Engineering Contradictions & Design Principles
Engineering Contradiction Analysis
1Ease of operation
If a fixed threshold value is used for phase difference determination, then the determination process is simple, but determination accuracy deteriorates due to environmental disturbances
Solution Approach 1:
The patent replaces the fixed threshold value with a dynamic threshold that is learned through machine learning from phase difference data collected under various environmental conditions. The learning unit continuously adapts the threshold based on actual measurement patterns, allowing the system to automatically adjust to changing environmental factors while maintaining high determination accuracy.
Solution Approach 2:
The system implements feedback by using the learning unit to process actual phase difference measurements and update the threshold value accordingly. This closed-loop approach allows the system to learn from real-world data and improve its determination accuracy over time, compensating for environmental disturbances that would otherwise degrade performance.
2Measurement precision
If a learned model is used for position determination, then position determination accuracy is improved, but device complexity increases
Solution Approach 1:
The learning unit performs preliminary learning during an initial phase by collecting and processing phase difference data to establish the threshold model before actual position determination begins. This preliminary action prepares the system with optimized determination parameters, allowing accurate position determination to proceed without requiring complex real-time calculations during operation.
Solution Approach 2:
The system creates a simplified representation (copy) of the complex environmental factors through the learned threshold model. Instead of directly processing all environmental variables in real-time, the system uses the pre-learned threshold as a simplified decision criterion, reducing computational complexity while maintaining accuracy.
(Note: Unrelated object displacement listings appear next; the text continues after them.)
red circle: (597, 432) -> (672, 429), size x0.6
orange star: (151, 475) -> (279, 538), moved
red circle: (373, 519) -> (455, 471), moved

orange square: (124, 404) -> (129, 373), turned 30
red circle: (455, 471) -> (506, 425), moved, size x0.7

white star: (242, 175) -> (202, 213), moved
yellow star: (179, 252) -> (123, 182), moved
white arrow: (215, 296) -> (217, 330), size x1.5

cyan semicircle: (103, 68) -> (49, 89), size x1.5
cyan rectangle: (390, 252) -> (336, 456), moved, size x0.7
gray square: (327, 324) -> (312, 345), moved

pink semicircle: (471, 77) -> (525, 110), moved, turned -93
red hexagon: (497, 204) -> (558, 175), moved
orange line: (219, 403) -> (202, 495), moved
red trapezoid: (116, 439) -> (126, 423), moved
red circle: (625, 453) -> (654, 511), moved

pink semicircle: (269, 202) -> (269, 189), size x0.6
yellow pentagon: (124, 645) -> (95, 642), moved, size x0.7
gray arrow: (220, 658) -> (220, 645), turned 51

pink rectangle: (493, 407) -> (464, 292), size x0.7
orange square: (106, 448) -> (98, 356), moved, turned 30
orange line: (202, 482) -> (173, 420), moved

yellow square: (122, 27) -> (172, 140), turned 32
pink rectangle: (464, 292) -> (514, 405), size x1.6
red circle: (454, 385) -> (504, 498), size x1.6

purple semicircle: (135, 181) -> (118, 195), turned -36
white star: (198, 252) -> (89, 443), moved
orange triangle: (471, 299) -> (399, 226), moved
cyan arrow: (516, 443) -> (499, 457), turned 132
Applied Scientific Principles
This section explains which scientific principles are used to turn an abstract innovation direction into a practical engineering solution.
Function Achieved in This Case
The solution enhances the accuracy of determining the position of radio tags by using a learned model based on machine learning, effectively mitigating the impact of environmental disturbances and improving the precision of range determination.
Implementation Method 1
receiving a radio wave transmitted from the radio tag attached to an article with an antenna
Implementation Method 2
measuring a phase of the radio tag... determines whether the radio tag is within the predetermined range or out of the predetermined range based on a phase difference which is a change amount of the measured phase
Data Source
AI summary
A communication device includes an antenna, a driving unit, a first acquisition unit, an input unit, and a second acquisition unit. The driving unit moves a position of the antenna. The first acquisition unit acquires tag data of each radio tag based on a radio wave of each radio tag received by the antenna at a plurality of positions of the antenna. The input unit inputs the tag data of each radio tag at the plurality of positions of the antenna into a learned model. The second acquisition unit acquires, from the learned model, data indicating whether each radio tag is included in a first range or a second range based on the input of the tag data of each radio tag into the learned model by the input unit.